# Building Frame and Panel Table Top



## Rayy (Nov 4, 2009)

I want to build a 40 in by 40 in Table Top but not out of plywood. So I figured my best possible bet will be to build a table top using multiple boards next to each other. I plan to use a frame and panel design, where I slide the boards next to each other. I have not worked out the details yet because I am not sure how I should do this.

So here are my options when placing the boards next to each other:
1. Use a dovetail edge joint along the sides to connect the boards into one.
2. Use a splined edge joint along the sides to connect the boards into one
3. Don't connect the boards into one and use the frame to hold the boards together.

If you have better suggestions I'd consider them.

I'm looking for suggestions and problems with the design. The table top is used for a general table that I will be working on, eating on, drinking beer on. Because there are drinks on the table I expect spill and things like that. My main concern is how to deal with the spills and if they will damage the integrity of the top over time.
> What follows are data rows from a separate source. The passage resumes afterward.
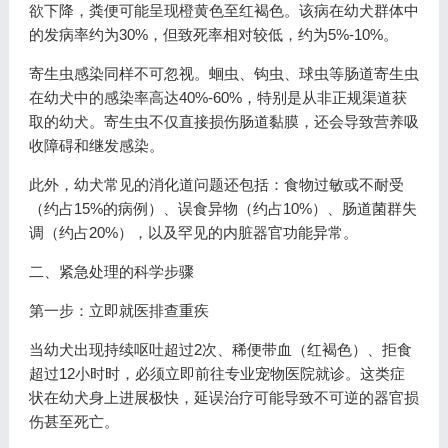
欲下降，粪便可能呈现橙黄色至红褐色。该病在幼犬群体中
的发病率约为30%，但致死率相对较低，约为5%-10%。
寄生虫感染同样不可忽视。蛔虫、钩虫、球虫等肠道寄生虫
在幼犬中的感染率高达40%-60%，特别是从非正规渠道获
取的幼犬。寄生虫不仅直接损伤肠道黏膜，还会导致营养吸
收障碍和继发感染。
此外，幼犬常见的消化道问题还包括：食物过敏或不耐受
（约占15%的病例）、误食异物（约占10%）、肠道菌群失
调（约占20%），以及罕见的内脏器官功能异常。
二、紧急处理的科学步骤
第一步：立即就医排查重疾
当幼犬出现持续呕吐超过2次、稀便带血（红褐色）、拒食
超过12小时时，必须立即前往专业宠物医院就诊。这类症
状在幼犬身上进展极快，延误治疗可能导致不可逆的器官损
伤甚至死亡。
Especially getting between the cracks.

I have not thought exactly on how I will connect the frame to the panel, but I was thinking of using 4 roughly 10 in x 40 in boards laid side to side to make the 40 in x 40 in table top (of course not taking into consideration sizes for the frame).


----------



## sbryan55 (Dec 8, 2007)

Ray, you may be trying to over complicate the construction of the top, in my opinion. If I were doing a top like this I would simply joint and edge glue the boards. Gluing long grain boards in this fashion produces a joint that is stronger than the wood itself. But if you want a reinforced joint then going with a , spline and groove would be the best proposal of the three that you have listed.
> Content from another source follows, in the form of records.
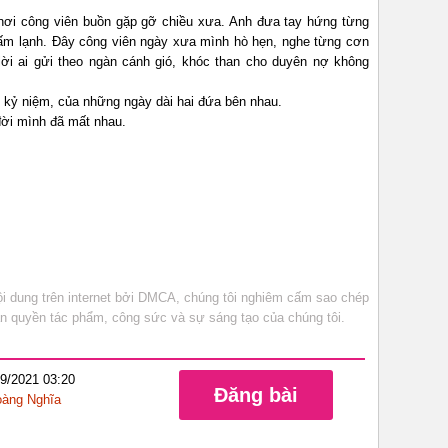
nơi công viên buồn gặp gỡ chiều xưa. Anh đưa tay hứng từng
hấm lạnh. Đây công viên ngày xưa mình hò hẹn, nghe từng cơn
lời ai gửi theo ngàn cánh gió, khóc than cho duyên nợ không
kỷ niệm, của những ngày dài hai đứa bên nhau.
đời mình đã mất nhau.
 dung trên internet bởi DMCA, chúng tôi nghiêm cấm sao chép
bản quyền tác phẩm, công sức và sự sáng tạo của chúng tôi.
09/2021 03:20
Đăng bài
àng Nghĩa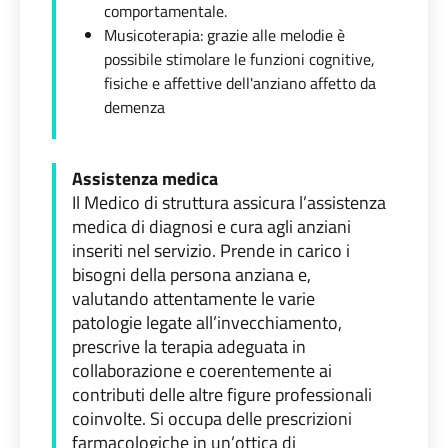
comportamentale.
Musicoterapia: grazie alle melodie è
possibile stimolare le funzioni cognitive,
fisiche e affettive dell'anziano affetto da
demenza
Assistenza medica
Il Medico di struttura assicura l’assistenza
medica di diagnosi e cura agli anziani
inseriti nel servizio. Prende in carico i
bisogni della persona anziana e,
valutando attentamente le varie
patologie legate all’invecchiamento,
prescrive la terapia adeguata in
collaborazione e coerentemente ai
contributi delle altre figure professionali
coinvolte. Si occupa delle prescrizioni
farmacologiche in un’ottica di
And you can certainly create a frame and panel of this size without any problem but the panel will need to float in the frame to allow for the panel's expansion/contraction.

Here is a cabinet that I built for our laundry room. The top of the cabinet measures 30" x 42" and it was produced simply by edge gluing the individual boards.










One thing I would change if I were doing a counter top of the size you are wanting is to rip the individual boards to 6" or less in width to minimize potential cupping down the road.


----------



## opalko (Feb 2, 2010)

Did you ever decide how to build the top you were considering? I am looking at a similar frame & panel top and am curious how others have done it.


----------



## Loren (May 30, 2008)

I'm sitting at a table with a frame and panel top right now - and
it's at least 120 years old and holding up well, though in need of
some re-gluing.

Each panel has a cock-bead around the edges.


----------